Many homeowners just let their plants come and go as they please. Due to this minimal care for plants, many varieties will start to die off from neglect. Obviously, you’re looking to do a bit more to help your plants get off to a good start. If you are consistently maintaining your landscape it will be healthier, live longer and produce more ornamental flowers than those of the neighbors who don't tend to their plants as often.
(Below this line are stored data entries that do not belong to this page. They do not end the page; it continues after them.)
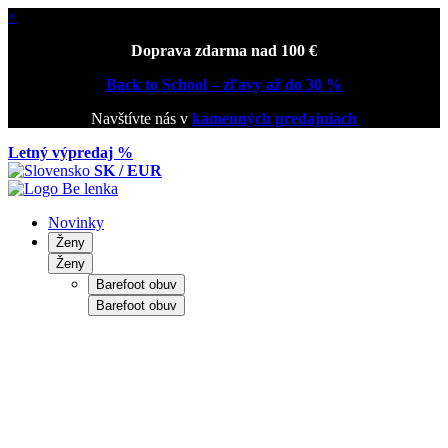
×
Doprava zdarma nad 100 €
Back to School – zľavy až do 30 %
Navštívte nás v
kamenných predajniach
Letný výpredaj %
SK / EUR
Novinky
Ženy
Ženy
Barefoot obuv
Barefoot obuv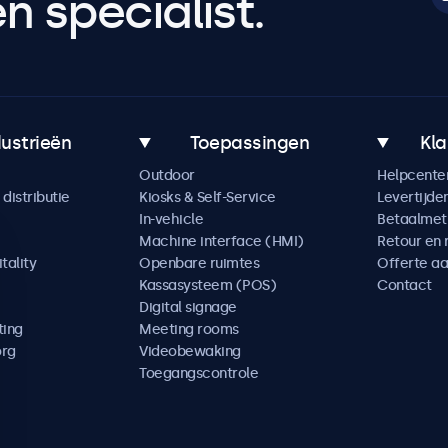
 specialist.
dustrieën
Toepassingen
Kla
Outdoor
Helpcente
distributie
Kiosks & Self-Service
Levertijde
In-vehicle
Betaalme
Machine interface (HMI)
Retour en 
tality
Openbare ruimtes
Offerte a
Kassasysteem (POS)
Contact
Digital signage
ting
Meeting rooms
org
Videobewaking
Toegangscontrole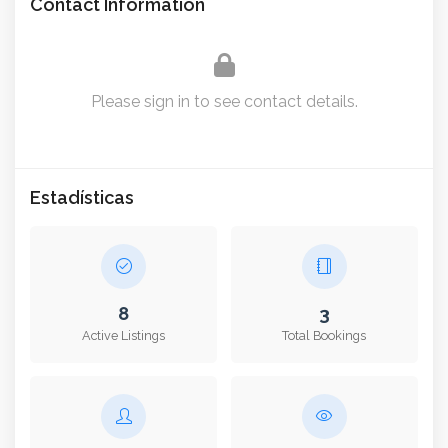
Contact Information
Please sign in to see contact details.
Estadísticas
8
3
Active Listings
Total Bookings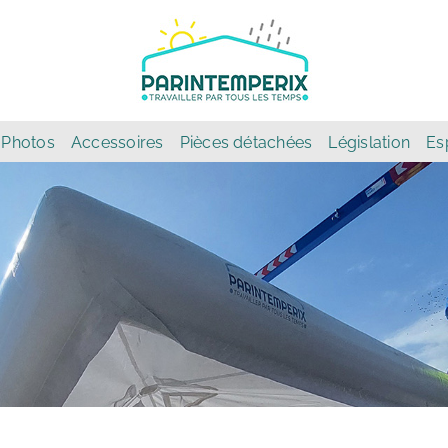
Photos
Accessoires
Pièces détachées
Législation
Es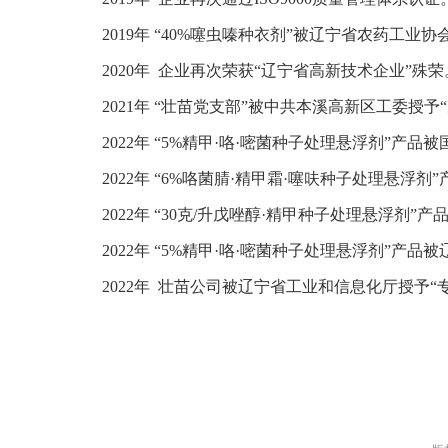
2019年 “40%噻虫嗪种衣剂”被辽宁省农药工业协
2020年 企业再次荣获“辽宁省高新技术企业”殊荣
2021年 “壮苗党支部”被中共本溪高新区工委授予
2022年 “5%精甲·咯·嘧菌种子处理悬浮剂”
2022年 “6%咯菌腈·精甲霜·噻呋种子处理悬
2022年 “30克/升戊唑醇·精甲种子处理悬浮
2022年 “5%精甲·咯·嘧菌种子处理悬浮剂”
2022年 壮苗公司被辽宁省工业和信息化厅授予“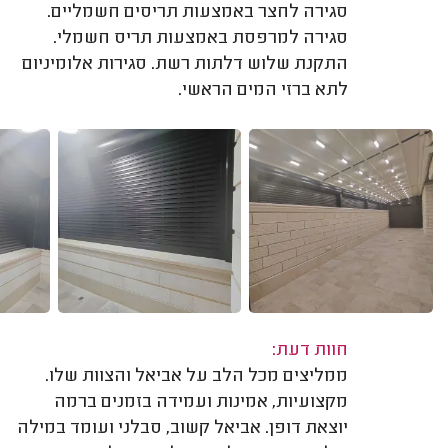
סגירה לחצר באמצעות תריסים חשמליים.
סגירה למרפסת באמצעות תריס חשמלי.
התקנת שלוש דלתות רשת. סגירות אלומיניום
לתא ברזי המים הראשי.
חוות דעת:
ממליצים מכל הלב על אביאל והצוות שלו.
מקצועיות, אמינות ועמידה בזמנים ברמה
יוצאת דופן. אביאל קשוב, סבלני ועומד במילה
Reduce the risk of early season fungus:
There are a variety of herbaceous that can survive the winter in many climates if they’re tucked in under a layer of organic mulch that’s two to four inches deep. While mulch protects them from drying out or freezing when it’s cold, once these types of plants start to grow in the spring, that life-saving mulch can become a real enemy. It’s vital that you pull back the mulch from your plants every few days to check for green growth above ground. Once you see it, hollow a moat out between the plant and the mulch. Make sure no mulch is touching the new growth and that the moat you’ve scooped is about two inches wide to allow for further safe development. Several opportunistic fungi will take advantage of young, green growth that’s constantly touching something moist, like that mulch. There’s a fine line here, tread carefully.
Test and amend your soil:
If you have a garden plot and failed to fertilize it in the fall, now is the time to get to it. As soon as you can work the soil, this is a great opportunity to take several samples and use a home test kit to determine the condition of the soil. This will give you some kind of idea about the condition that your soil is in, as well as an idea of what you can do to fix any problems. For example, you may find that your soil is low in nitrogen, a vital nutrient for plants that grow a lot of leaves very quickly, like your lawn. In this case, you’ll follow the instructions for feeding the type of plant you intend to place in the tested area, using a precise amount of fertilizer, so as not to encourage long, spindly growth in those eager plants. Most established perennials are fine with fertilizer that’s mixed into the top two to five inches of soil, but always check before you get too wild with it. A few species may have unusual reactions, including but not limited to developing an overall burned or wilted look due to root destruction. Never apply more fertilizer than necessary due to the risk of runoff and pollution of waterways.
Turn on those sprinklers!
Once the nighttime temperatures are consistently above freezing, you’re ready to turn the water back on. Your plants will appreciate the long, deep drink and you’ll be happy to not have to water each one by hand. Remember, when turning irrigation systems back on after being drained, do so slowly. Opening the value too quickly can result in a high-pressure water surge that can rupture sprinkler heads or burst fittings. Be prepared to turn the system back off if a surprise freeze creeps on, but waiting as long as possible to get the irrigation started again is also a fairly safe bet.